CHP'nin Silivri'de tutuklu bulunan Cumhurbaşkanı Adayı Ekrem İmamoğlu'na özgürlük ve erken seçim talebiyle her hafta Türkiye'nin başka bir ilinde düzenlediği "Millet İradesine Sahip Çıkıyor" mitinglerinin bu haftaki adresi Antalya oldu.
Saraçhane Direnişi'nin simgelerinden biri olan Pikachu da, CHP Gençlik Kolları ile birlikte mitingin alanına yürüdü.
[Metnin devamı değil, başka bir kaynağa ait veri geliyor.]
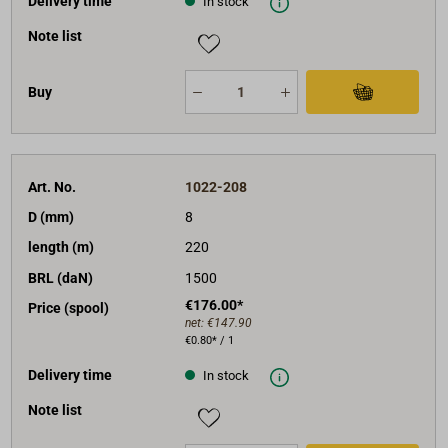
Delivery time
In stock
Note list
Buy
Art. No.
1022-208
D (mm)
8
length (m)
220
BRL (daN)
1500
€176.00*
Price (spool)
net:
€147.90
€0.80* / 1
Delivery time
In stock
Note list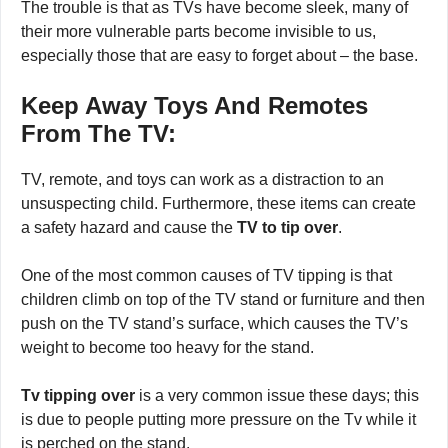
The trouble is that as TVs have become sleek, many of
their more vulnerable parts become invisible to us,
especially those that are easy to forget about – the base.
Keep Away Toys And Remotes
From The TV:
TV, remote, and toys can work as a distraction to an
unsuspecting child. Furthermore, these items can create
a safety hazard and cause the
TV to tip over
.
One of the most common causes of TV tipping is that
children climb on top of the TV stand or furniture and then
push on the TV stand’s surface, which causes the TV’s
weight to become too heavy for the stand.
Tv tipping over
is a very common issue these days; this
Saraçhane Direnişi'nin simgelerinden biri olan Pikachu, Antalya'daki "Millet İradesine Sahip Çıkıyor" mitingine katıldı pic.twitter.com/u5t49nJSub
— PolitikYol (@politikyol) June 1, 2025
Ekrem İmamoğlu'ndan mesaj geldi
CHP'nin Cumhurbaşkanı adayı Ekrem İmamoğlu'nun mitingine gönderdiği mesajı, CHP Antalya İl Başkanı Nail Kamacı tarafından okundu.
Kamacı, İmamoğlu’nun mesajı öncesi yaptığı konuşmasında, ”Değerli Antalyalılar, değerli demokrasi hayranları, değerli cumhuriyet hayranları hepinizi CHP adına sevgi ile saygıyla selamlıyorum. Demokrasi meydanında bize katılan ve destek veren siyasi partilere çok teşekkür ediyorum. Bizim hepimizin faydası demokrasidir. Demokrasi işleyene kadar bu şekilde devam edeceğiz. Türkiye’de 14 büyük şehri kaybeden iktidar, Türkiye’de kumpaslar kurmaya başladı. Siz bunları görüyor ve biliyorsunuz. Yeter artık bu düzen halkı ezmek için var. Bu düzen yandaşı doyurmak için var. Bu düzeni yıkmak hepimizin görevidir. Halkın oylarıyla gelen İmamoğlu’nu yasaklarla susturmaya çalışıyorlar” dedi.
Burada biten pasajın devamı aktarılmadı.